Days 40-43: Take custody of children in both regions (which involves more back and forth if you hadn’t guessed!)

Days 44-47: Travel back to the capital for medicals, Embassy paperwork, visas, etc…

Day 48: Fly home!

Now that works out to an estimate of about seven weeks, but you get the idea.  Remember you have to take everything I say with a grain or two of salt because these are just my best estimates, and have absolutely no bearing on what might actually happen when we get there.  I’ve never done this before!  And no one’s process is like another’s.  Although we all have to have these elements in there somewhere, when those things will happen are totally on the timeline of the government officials we will be working with.  We also have two local holidays in June that may or may not cause mild delays.  We shall see!  Thank you for following our journey, we are so excited to share it with you!!

If this is a dream…

I don’t want to wake up!!  We finally received our travel dates on Monday.  HOORAY!!!!!!  I would have posted sooner, but life has been a whirlwind since then!  We leave in less than two weeks, on Memorial Day!  We are so incredibly excited and busy and nervous and happy!  I can’t believe that the day is finally arriving, after waiting so very long.  This isn’t a dream, but last night I did have a memorable one!  I dreamed we saw our sweet son.

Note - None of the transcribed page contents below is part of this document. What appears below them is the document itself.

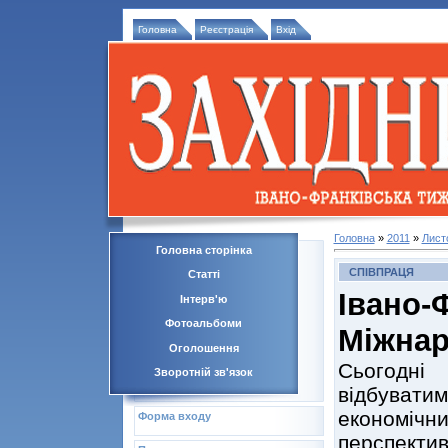
Головна
Реєстрація
Вхід
Головна
»
2011
»
Лист
Головна сторінка
СПІВПРАЦЯ
Статті
Івано
Інтерв'ю
Фотоальбоми
Міжна
Оголошення
Сьогодні
Зворотній зв'язок
відбуват
економі
Форма входу
перспект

We went to his orphanage to go pick him up and he was so excited to meet us.  He loved everyone, including his new little brother and sister.  It was just lovely!  We were talking a perfect mix of Russian and English.  Apparently, he knew exactly all the phrases in English that I didn’t know in Russian, so we were able to communicate flawlessly!  I know this is (quite literally) all a dream… but it was lovely nonetheless.

And then our fairy tale meeting was abruptly interrupted by some kind of war going on (hmm… I wonder where my mind got that idea from).  I bring it up, though, because it leads to a really cool part.  So in all the chaos, eventually Jake and our other two kiddos where taken onto a submarine and I was knocked unconscious.  When I woke up they were gone and Juri was being held by a girl whose father was from the opposing army.  She looked about 12 or 13 and she was saying terrible things to him about how she was his mother now and how we would never love him.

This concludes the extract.